• **EXERCISE DETAILS**: Every line of the data below is to be duplicated exactly, pictures excepted.

[Stored data entries]
════════

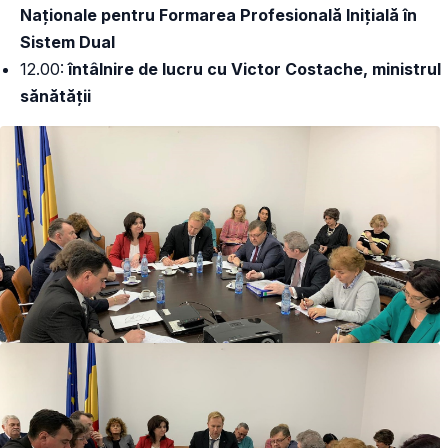
Naționale pentru Formarea Profesională Inițială în
Sistem Dual
12.00:
întâlnire de lucru cu Victor Costache, ministrul
sănătății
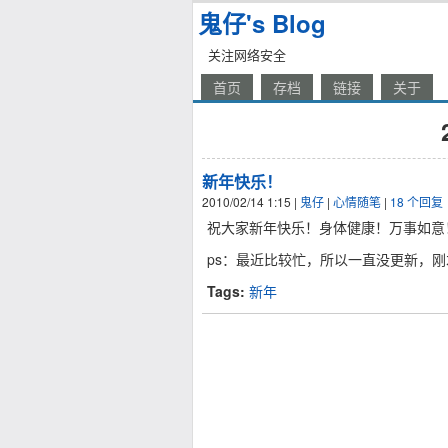
鬼仔's Blog
关注网络安全
首页
存档
链接
关于
新年快乐！
2010/02/14 1:15
|
鬼仔
|
心情随笔
|
18 个回复
祝大家新年快乐！身体健康！万事如意
ps：最近比较忙，所以一直没更新，
Tags:
新年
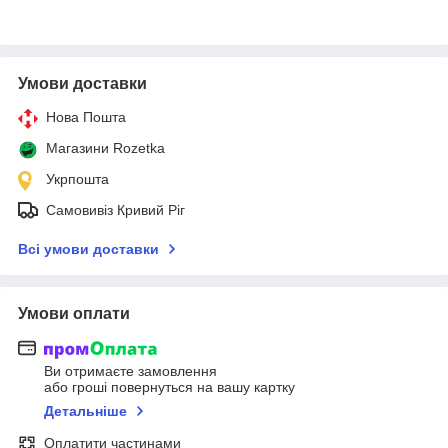
Умови доставки
Нова Пошта
Магазини Rozetka
Укрпошта
Самовивіз Кривий Ріг
Всі умови доставки
Умови оплати
Ви отримаєте замовлення
або гроші повернуться на вашу картку
Детальніше
Оплатити частинами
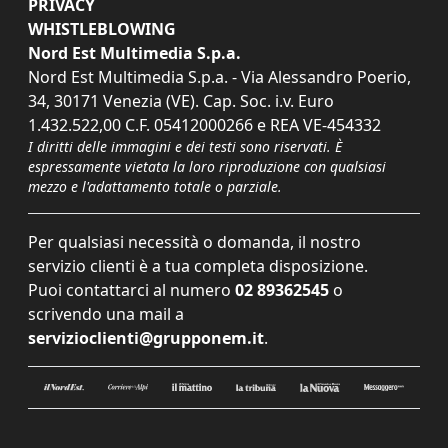
PRIVACY
WHISTLEBLOWING
Nord Est Multimedia S.p.a.
Nord Est Multimedia S.p.a. - Via Alessandro Poerio,
34, 30171 Venezia (VE). Cap. Soc. i.v. Euro
1.432.522,00 C.F. 05412000266 e REA VE-454332
I diritti delle immagini e dei testi sono riservati. È
espressamente vietata la loro riproduzione con qualsiasi
mezzo e l'adattamento totale o parziale.
Per qualsiasi necessità o domanda, il nostro
servizio clienti è a tua completa disposizione.
Puoi contattarci al numero
02 89362545
o
scrivendo una mail a
servizioclienti@grupponem.it
.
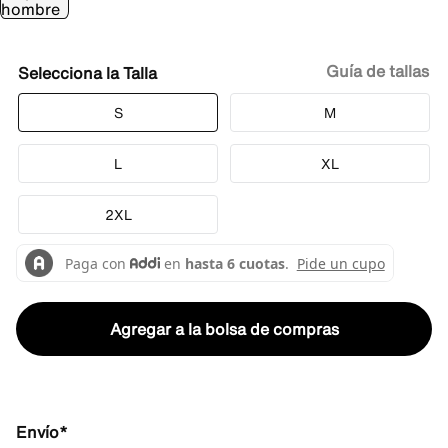
Guía de tallas
Talla
S
M
L
XL
2XL
Agregar a la bolsa de compras
Envío*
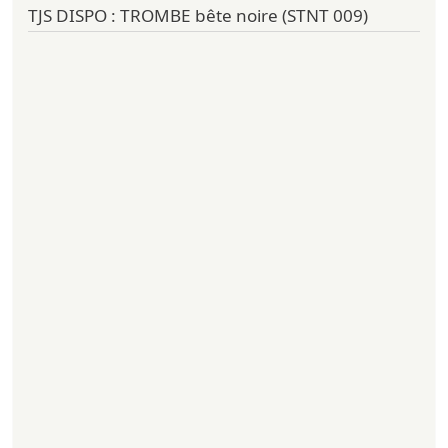
TJS DISPO : TROMBE bête noire (STNT 009)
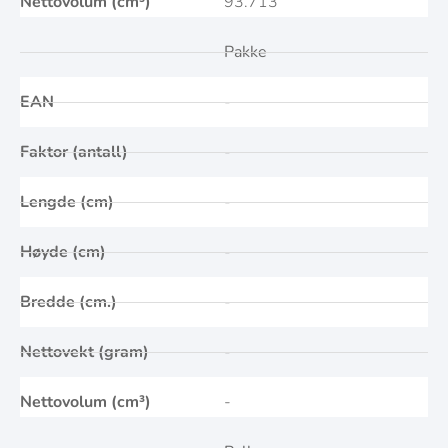
Nettovolum (cm³)
93.713
Pakke
EAN
-
Faktor (antall)
-
Lengde (cm)
-
Høyde (cm)
-
Bredde (cm.)
-
Nettovekt (gram)
-
Nettovolum (cm³)
-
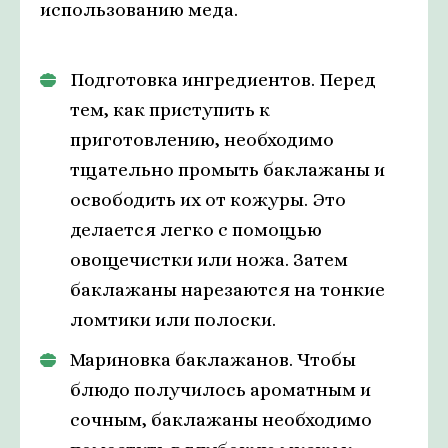
использованию меда.
Подготовка ингредиентов. Перед
тем, как приступить к
приготовлению, необходимо
тщательно промыть баклажаны и
освободить их от кожуры. Это
делается легко с помощью
овощечистки или ножа. Затем
баклажаны нарезаются на тонкие
ломтики или полоски.
Мариновка баклажанов. Чтобы
блюдо получилось ароматным и
сочным, баклажаны необходимо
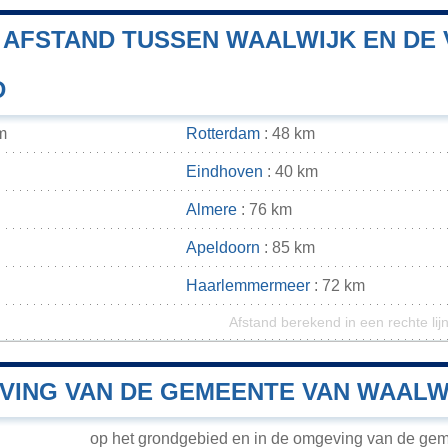
E AFSTAND TUSSEN WAALWIJK EN D
D
m
Rotterdam
: 48 km
Eindhoven
: 40 km
Almere
: 76 km
Apeldoorn
: 85 km
Haarlemmermeer
: 72 km
Afstand berekend in een rechte lij
VING VAN DE GEMEENTE VAN WAALW
op het grondgebied en in de omgeving van de ge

════════

• **TASK RESULT**:
Naționale pentru Formarea Profesională Inițială în
Sistem Dual
12.00:
întâlnire de lucru cu Victor Costache, ministrul
sănătății
鬼仔's Blog
关注网络安全
首页
存档
链接
关于
新年快乐！
2010/02/14 1:15
|
鬼仔
|
心情随笔
|
18 个回复
祝大家新年快乐！身体健康！万事如意
ps：最近比较忙，所以一直没更新，
Tags:
新年
Умови доставки
Нова Пошта
Магазини Rozetka
Укрпошта
Самовивіз Кривий Ріг
Всі умови доставки
Умови оплати
Ви отримаєте замовлення
або гроші повернуться на вашу картку
Детальніше
Оплатити частинами
PRIVACY
WHISTLEBLOWING
Nord Est Multimedia S.p.a.
Nord Est Multimedia S.p.a. - Via Alessandro Poerio,
34, 30171 Venezia (VE). Cap. Soc. i.v. Euro
1.432.522,00 C.F. 05412000266 e REA VE-454332
I diritti delle immagini e dei testi sono riservati. È
espressamente vietata la loro riproduzione con qualsiasi
mezzo e l'adattamento totale o parziale.
Per qualsiasi necessità o domanda, il nostro
servizio clienti è a tua completa disposizione.
Puoi contattarci al numero
02 89362545
o
scrivendo una mail a
servizioclienti@grupponem.it
.
Guía de tallas
Talla
S
M
L
XL
2XL
Agregar a la bolsa de compras
Envío*
TJS DISPO : TROMBE bête noire (STNT 009)
Nettovolum (cm³)
93.713
Pakke
EAN
-
Faktor (antall)
-
Lengde (cm)
-
Høyde (cm)
-
Bredde (cm.)
-
Nettovekt (gram)
-
Nettovolum (cm³)
-
использованию меда.
Подготовка ингредиентов. Перед
тем, как приступить к
приготовлению, необходимо
тщательно промыть баклажаны и
освободить их от кожуры. Это
делается легко с помощью
овощечистки или ножа. Затем
баклажаны нарезаются на тонкие
ломтики или полоски.
Мариновка баклажанов. Чтобы
блюдо получилось ароматным и
сочным, баклажаны необходимо
E AFSTAND TUSSEN WAALWIJK EN D
D
m
Rotterdam
: 48 km
Eindhoven
: 40 km
Almere
: 76 km
Apeldoorn
: 85 km
Haarlemmermeer
: 72 km
Afstand berekend in een rechte lij
VING VAN DE GEMEENTE VAN WAALW
op het grondgebied en in de omgeving van de ge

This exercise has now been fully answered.